I’m having really mixed feelings about this, I have to tell you.  I’m really struggling to reassess how I understand myself in my body.  I mean, all that work to be like “there’s nothing wrong with you” was good. I mean, shit, I probably wouldn’t have gone back to the gynecologist after the scary dude if I hadn’t acquired a good dose of fat acceptance along with my desperation to fix my problems. But there is something wrong with me, even if it’s only the PCOS.  And there may be something more wrong with me, and how I look is the symptom that gave the doctor the idea to even check for PCOS and now to send me to the endocrinologist.

I’m not sure how exactly to understand that for myself.

I feel a little like every doctor I’ve seen, in my entire life, has lectured me about trying to lose weight or, when they finally gave up and believed me that I was trying and it just wasn’t working, they just shrugged like, oh well, you’re just fat.  When, really, I had something wrong with me, that it would have been nice to be treated for.  So, I feel a little angry, even though I know it doesn’t really go anywhere.  It’s just like a grass fire that would burn itself out by the time you got the hose going and over to it.

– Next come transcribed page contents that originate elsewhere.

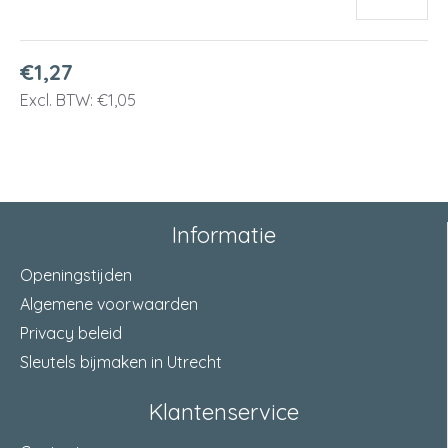
€1,27
Excl. BTW: €1,05
Informatie
Openingstijden
Algemene voorwaarden
Privacy beleid
Sleutels bijmaken in Utrecht
Klantenservice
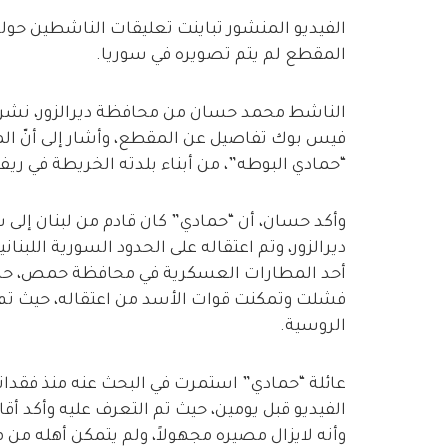
الفيديو المنشور تباينت تعليقات الناشطين حوله
المقطع لم يتم تصويره في سوريا.
الناشط محمد حسان من محافظة ديرالزور، نشر 
فيس بوك تفاصيل عن المقطع، وأشار إلى أنّ ال
“حمادي البوطه”، من أبناء بلدته الخريطة في ريف 
وأكد حسان، أن “حمادي” كان قادم من لبنان إلى سو
ديرالزور، وتم اعتقاله على الحدود السورية اللب
أحد المطارات العسكرية في محافظة حمص، حاول 
فشلت وتمكنت قوات الأسد من اعتقاله، حيث تم
الروسية.
عائلة “حمادي” استمرت في البحث عنه منذ فقدان
الفيديو قبل يومين، حيث تم التعرف عليه وأكد أق
وأنه لايزال مصيره مجهولاً، ولم يتمكن أهله من مع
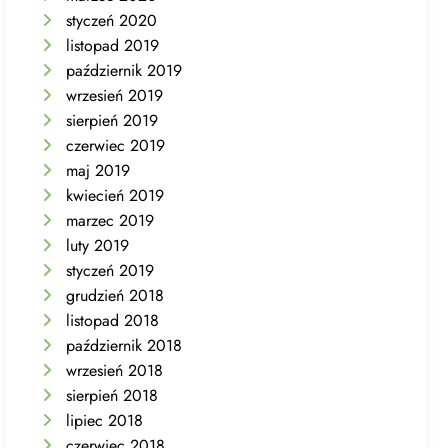
styczeń 2020
listopad 2019
październik 2019
wrzesień 2019
sierpień 2019
czerwiec 2019
maj 2019
kwiecień 2019
marzec 2019
luty 2019
styczeń 2019
grudzień 2018
listopad 2018
październik 2018
wrzesień 2018
sierpień 2018
lipiec 2018
czerwiec 2018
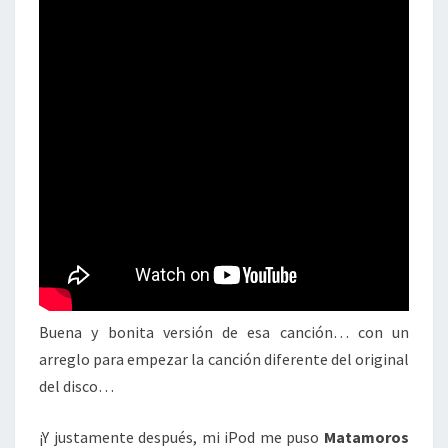
Buena y bonita versión de esa canción… con un
arreglo para empezar la canción diferente del original
del disco…
¡Y justamente después, mi iPod me puso
Matamoros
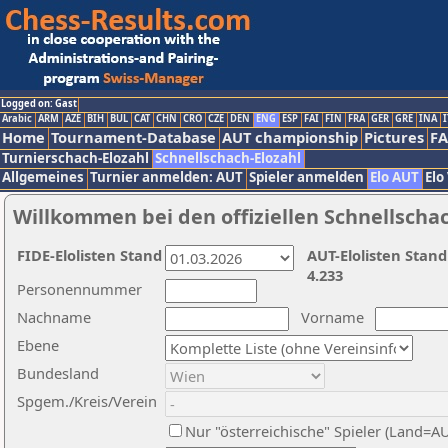
Logged on: Gast
Arabic
ARM
AZE
BIH
BUL
CAT
CHN
CRO
CZE
DEN
ENG
ESP
FAI
FIN
FRA
GER
GRE
INA
I
Home
Tournament-Database
AUT championship
Pictures
F
Turnierschach-Elozahl
Schnellschach-Elozahl
Allgemeines
Turnier anmelden: AUT
Spieler anmelden
Elo AUT
Elo
Willkommen bei den offiziellen Schnellscha
FIDE-Elolisten Stand
AUT-Elolisten Stand
4.233
Personennummer
Nachname
Vorname
Ebene
Bundesland
Spgem./Kreis/Verein
Nur "österreichische" Spieler (Land=A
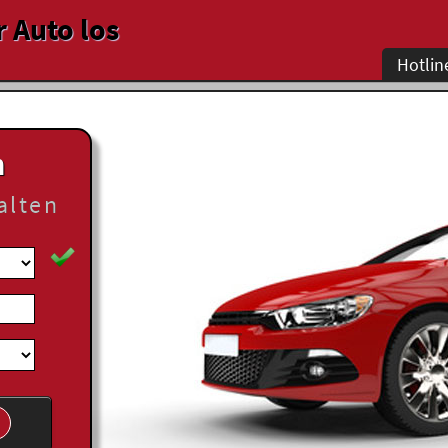
r Auto los
Hotlin
n
alten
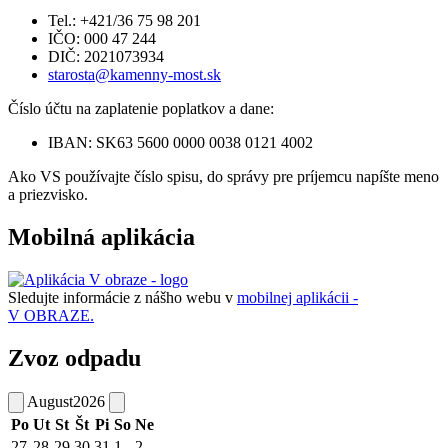
Tel.: +421/36 75 98 201
IČO: 000 47 244
DIČ: 2021073934
starosta@kamenny-most.sk
Číslo účtu na zaplatenie poplatkov a dane:
IBAN: SK63 5600 0000 0038 0121 4002
Ako VS používajte číslo spisu, do správy pre príjemcu napíšte meno
a priezvisko.
Mobilná aplikácia
Sledujte informácie z nášho webu v
mobilnej aplikácii -
V OBRAZE.
Zvoz odpadu
August
2026
Po
Ut
St
Št
Pi
So
Ne
27
28
29
30
31
1
2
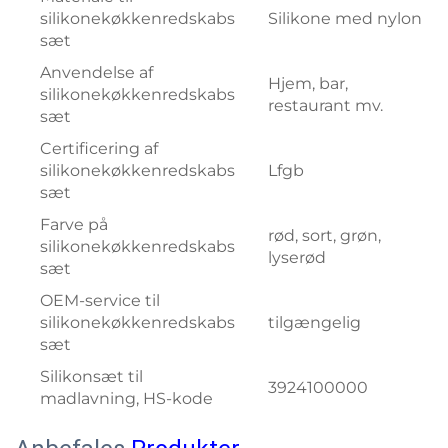
silikonekøkkenredskabs
Silikone med nylon
sæt
Anvendelse af
Hjem, bar,
silikonekøkkenredskabs
restaurant mv.
sæt
Certificering af
silikonekøkkenredskabs
Lfgb
sæt
Farve på
rød, sort, grøn,
silikonekøkkenredskabs
lyserød
sæt
OEM-service til
silikonekøkkenredskabs
tilgængelig
sæt
Silikonsæt til
3924100000
madlavning, HS-kode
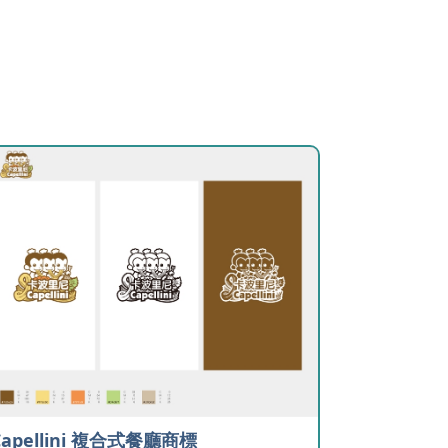
Capellini 複合式餐廳商標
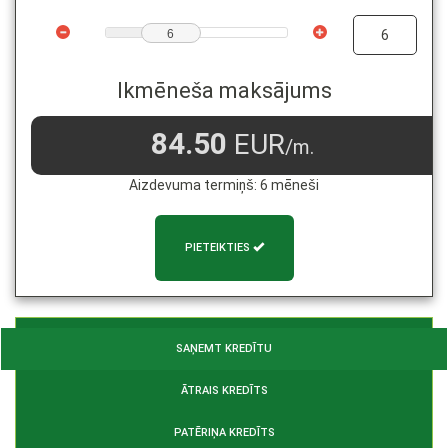
6
Ikmēneša maksājums
84.50
EUR
/m.
Aizdevuma termiņš:
6
mēneši
PIETEIKTIES
SAŅEMT KREDĪTU
ĀTRAIS KREDĪTS
PATĒRIŅA KREDĪTS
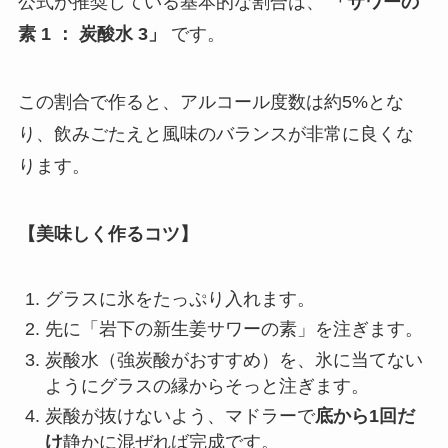
公式が推奨している基本的な割合は、
「サワーの
素 1 ： 炭酸水 3」
です。
この割合で作ると、アルコール度数は約5%とな
り、飲みごたえと風味のバランスが非常に良くな
ります。
【美味しく作るコツ】
グラスに氷をたっぷり入れます。
先に「岩下の新生姜サワーの素」を注ぎます。
炭酸水（強炭酸がおすすめ）を、氷に当てない
ようにグラスの縁からそっと注ぎます。
炭酸が抜けないよう、マドラーで
底から1回だ
け
静かに混ぜれば完成です。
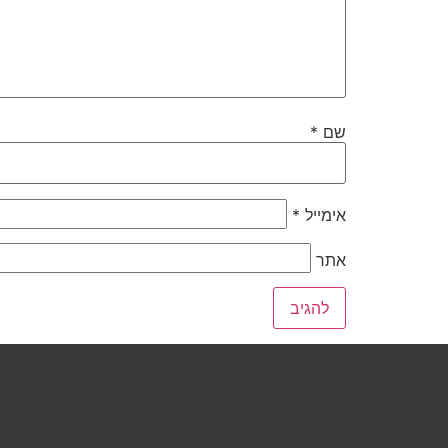
שם
*
אימייל
*
אתר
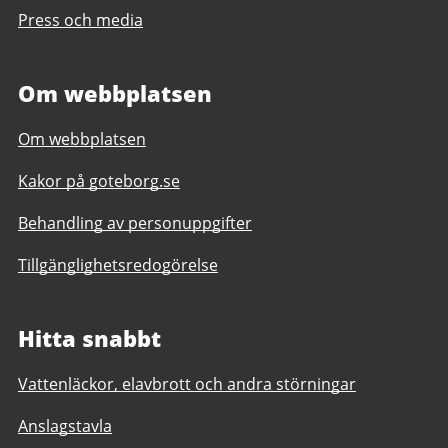
Press och media
Om webbplatsen
Om webbplatsen
Kakor på goteborg.se
Behandling av personuppgifter
Tillgänglighetsredogörelse
Hitta snabbt
Vattenläckor, elavbrott och andra störningar
Anslagstavla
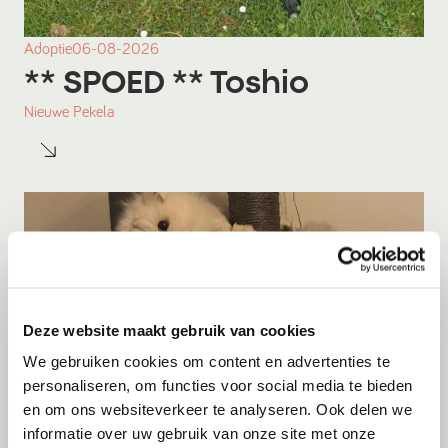
Adoptie
06-08-2026
** SPOED ** Toshio
Nieuwe Pekela
Deze website maakt gebruik van cookies
We gebruiken cookies om content en advertenties te
personaliseren, om functies voor social media te bieden
en om ons websiteverkeer te analyseren. Ook delen we
informatie over uw gebruik van onze site met onze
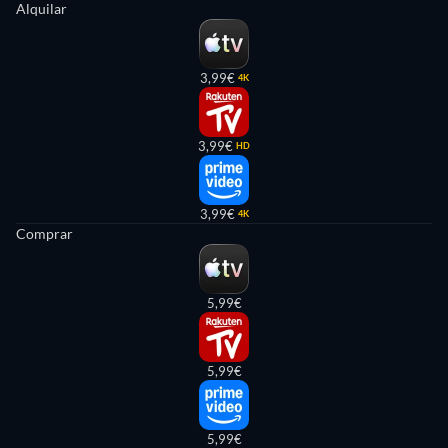
Alquilar
3,99€
4K
3,99€
HD
3,99€
4K
Comprar
5,99€
5,99€
5,99€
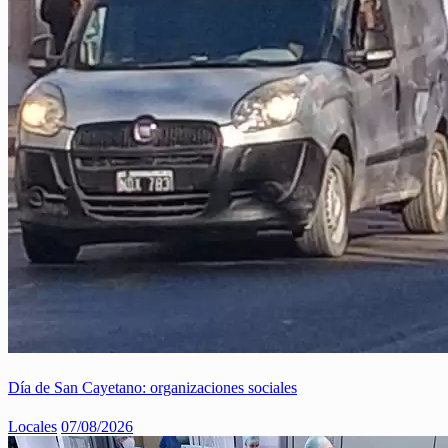
Día de San Cayetano: organizaciones sociales
Locales
07/08/2026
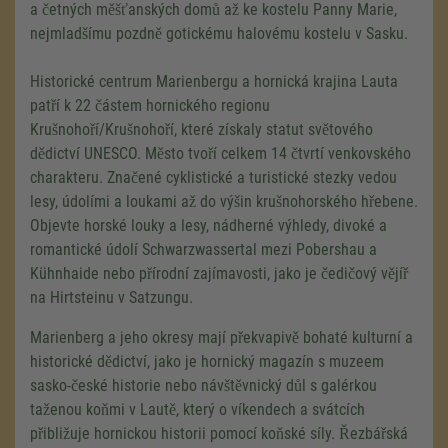
a četných měšťanských domů až ke kostelu Panny Marie,
nejmladšímu pozdně gotickému halovému kostelu v Sasku.
Historické centrum Marienbergu a hornická krajina Lauta
patří k 22 částem hornického regionu
Krušnohoří/Krušnohoří, které získaly statut světového
dědictví UNESCO. Město tvoří celkem 14 čtvrtí venkovského
charakteru. Značené cyklistické a turistické stezky vedou
lesy, údolími a loukami až do výšin krušnohorského hřebene.
Objevte horské louky a lesy, nádherné výhledy, divoké a
romantické údolí Schwarzwassertal mezi Pobershau a
Kühnhaide nebo přírodní zajímavosti, jako je čedičový vějíř
na Hirtsteinu v Satzungu.
Marienberg a jeho okresy mají překvapivě bohaté kulturní a
historické dědictví, jako je hornický magazín s muzeem
sasko-české historie nebo návštěvnický důl s galérkou
taženou koňmi v Lautě, který o víkendech a svátcích
přibližuje hornickou historii pomocí koňské síly. Řezbářská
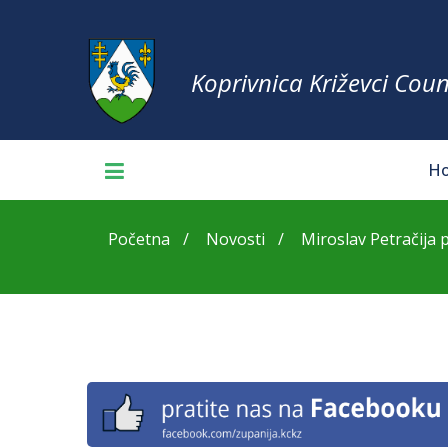
Koprivnica Križevci Coun
H
Početna
Novosti
Miroslav Petračija p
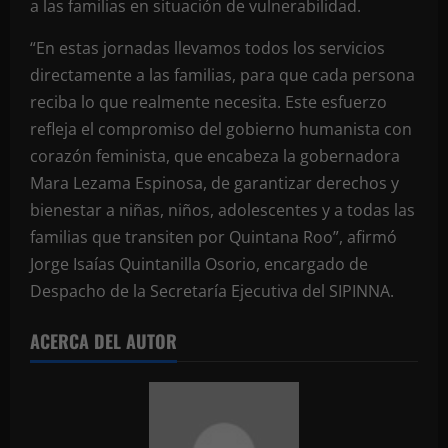
a las familias en situación de vulnerabilidad.
“En estas jornadas llevamos todos los servicios
directamente a las familias, para que cada persona
reciba lo que realmente necesita. Este esfuerzo
refleja el compromiso del gobierno humanista con
corazón feminista, que encabeza la gobernadora
Mara Lezama Espinosa, de garantizar derechos y
bienestar a niñas, niños, adolescentes y a todas las
familias que transiten por Quintana Roo”, afirmó
Jorge Isaías Quintanilla Osorio, encargado de
Despacho de la Secretaría Ejecutiva del SIPINNA.
ACERCA DEL AUTOR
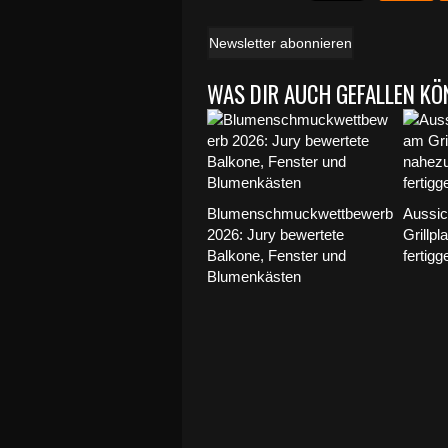
Newsletter abonnieren
WAS DIR AUCH GEFALLEN KÖ
Blumenschmuckwettbewerb
Aussic
2026: Jury bewertete
Grillpl
Balkone, Fenster und
fertigge
Blumenkästen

I feel like I’m taking a little too much glee in reminding my male relatives, who assured me that I was too fat to be loved, that I have a condition. Ha, and how fucked up and stupid is that?  It also doesn’t do me any good, but it makes me feel self-righteous and sactimonious and it’s very hard for me to resist that, at least until my mom starts blaming herself for not doing something sooner.

But mostly, I feel kind of unsure about how to navigate this.  I want to feel good about myself no matter what and I don’t want to feel like my fat is visible proof that there’s something wrong with me, even if that is the case, I just am not sure that I do well at making the distinction between “something wrong with my body” and “something wrong with me as a person” very well.

But I feel like it’s also imperative for my health that I learn how to have an expectation of health–if a medicine is supposed to have the effect of making me lose weight and I don’t lose weight, it’s not “oh that’s fine because I’m fine with being fat.” It’s actually not fine, because it’s not working how it should. It’s actually not fine, because there may be something else wrong.

So, I want to feel good about myself, no matter what, and I want to learn to expect my medical treatments to perform how they should.

Ha, but doesn’t this take us right back to the whole “you’re just not trying hard enough.” thing?  When your doctor tells you to lose weight and you try to lose weight and you can’t, do you ever thing “Oh, the treatment this person recommended didn’t work–that might be an indication of something.”? No, after you think, “I have failed,” you think, “Oh, well, maybe I can’t expect the things my doctor recommends to work.”

So, I’m just saying, I don’t quite know how to strike this balance.